HISTÓRIAS DE JORGE RAPOSO 12


Tereza

Jorge descobriu que estava apaixonado por ela logo nos primeiros dias em que a conheceu. Como ele dizia para a moça, eles entravam “em fase”. Isto durou muito tempo, mas ele não tinha coragem – era covardia mesmo – de falar alguma coisa sobre seus sentimentos. Preferia curtir a dúvida; eu acho que a dúvida era um dos seus alimentos, não preferidos, mas necessários à sua vidinha, pensava ele. Chegou um dia que ele teve coragem e falou para Tereza:

-Olha! Eu vou jogar as cartas na mesa para ver seu jogo.
-Do que você está falando?
-Bobagem você sabe do que vou falar e sabe do que se trata há muito tempo...
-E aí?
-Bom, é o seguinte. Se não falo vou ficar com essa dúvida eterna; se falo posso perder você. É uma sinuca de bico mesmo...
-E porque você não conta? Pode ser que você fique aliviado...
-Eu tenho certeza que vou perder sua amizade se contar.
-Porque você não arrisca?
-Você sabe muito bem que eu não sou de arriscar nada. Sempre quis jogar na certeza de ganhar; por isso não jogo na loteria, nem jogo cartas, nem faço nada que inclua a possibilidade de perda.
-E em que posso lhe ajudar?
-É muito simples, aliás, simples demais.

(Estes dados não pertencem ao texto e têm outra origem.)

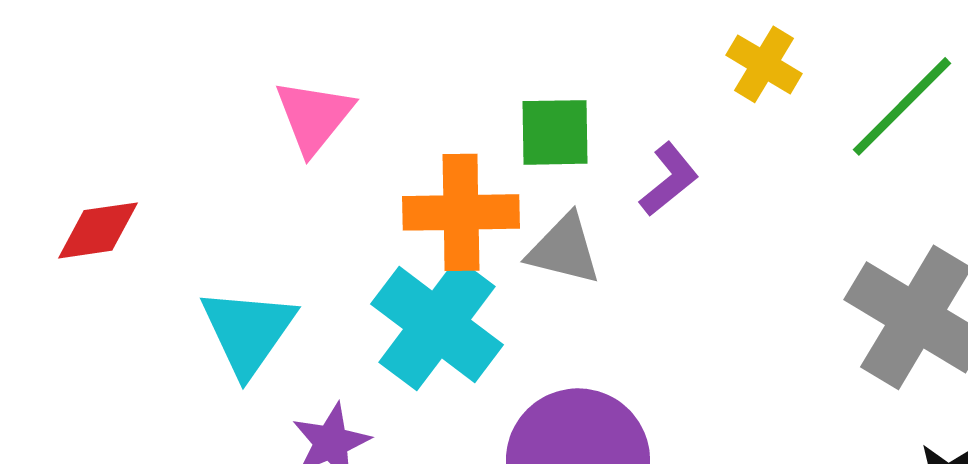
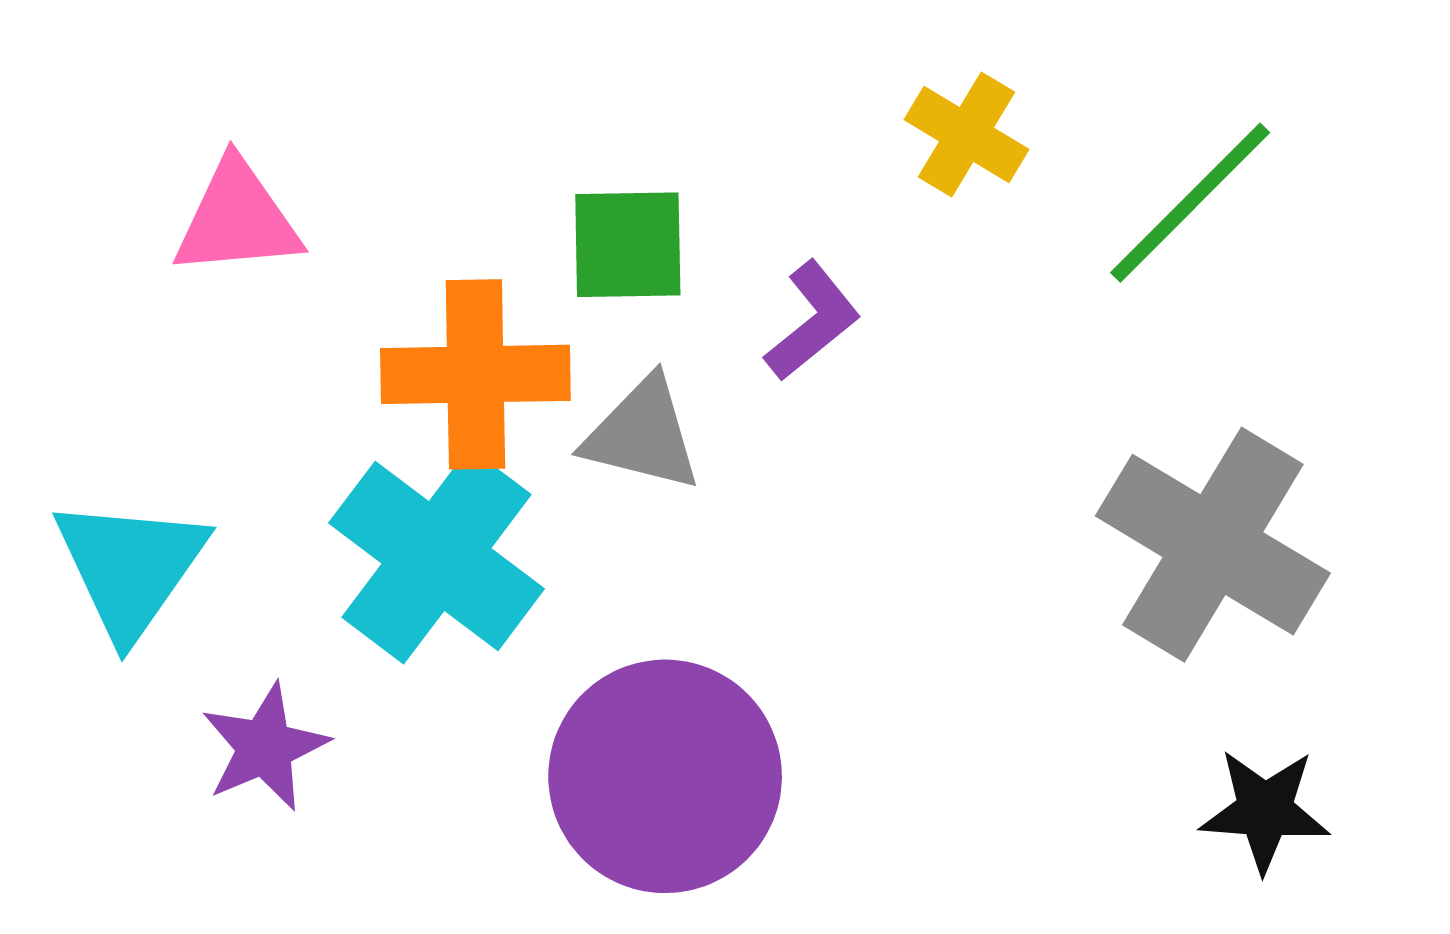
pink triangle: (314, 116) -> (237, 219), turned 46

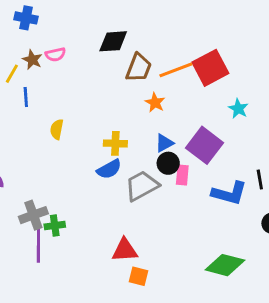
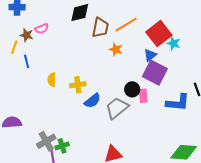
red square: (210, 68) -> (159, 34), moved
yellow cross: (115, 143) -> (78, 85), moved
blue triangle: (164, 143) -> (150, 55), moved

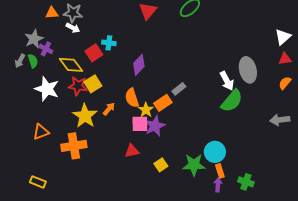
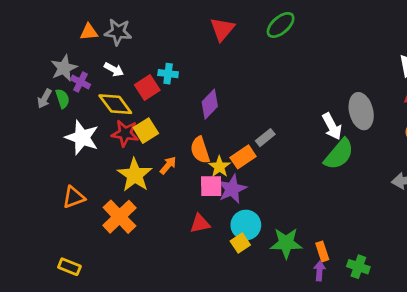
white arrow: (73, 28) -> (114, 69), moved
orange cross: (74, 146) -> (119, 217), turned -35
cyan circle: (215, 152) -> (246, 225), moved

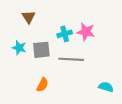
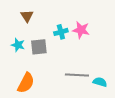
gray line: (71, 59) -> (77, 75), moved
orange semicircle: (42, 85) -> (26, 83), moved, size x1.5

Vou te dizer: nós dois viajamos para Jeri e ficamos lá o tempo que der para eu decidir a te contar.
-E daí?
Dizendo isso ficou calada, calada ao extremo, ao contrário de como se portava: sempre alegre e falando pelos cotovelos como um papagaio.
-Bom daí é o seguinte: vou pedir a você que me responda uma só pergunta quando estivermos lá.
-E por que você não faz logo o raio dessa pergunta?
-Porque eu tenho receio da resposta que vou ouvir!
-Mas como, se você não perguntou ainda? Lá vem tua mania de pensar em algo e achar que é verdadeiro. Nem todas as pessoas pensam da mesma maneira, portanto...
-Ta bem! Esquece da tal viagem. Vou te fazer a pergunta aqui mesmo.
-Ótimo, pois só assim você sai desse enroladinho todo! Diz!
-É o seguinte: Se você me disser agora, jurando pelas Cinco Chagas de Cristo, por Nossa Senhora Aparecida, pelo Padim Padre Cícero e por todos os santos que você tem um namorado, um marido, tem compromisso com alguém... Aí ele disse o resto da frase fatal:
-Se você tem algum gancho me diga agora. Se a resposta for positiva eu me afasto de você e esqueço de você. Esqueço, como? E então?
-Então o que?
-Qual é a tua resposta?
-É! Eu tenho um namorado firme. E ele se chama Miguel, é carioca, alto, louro, bonito, barba escanhoada, atleta, sabe de tudo sobre futebol e baladas. Ele é o cara da minha vida...
Jorge ficou calado, olhando-a nos olhos claros e, aparentemente, sinceros e disse:
-Eu não acredito!
-Pois é eu tinha certeza que você diria isso.
-Ta bom. Não tenho cartas. Chegou minha hora, até a próxima. Acho que vou passar um ótimo fim de semana pondo esse couro para curtir no tanino.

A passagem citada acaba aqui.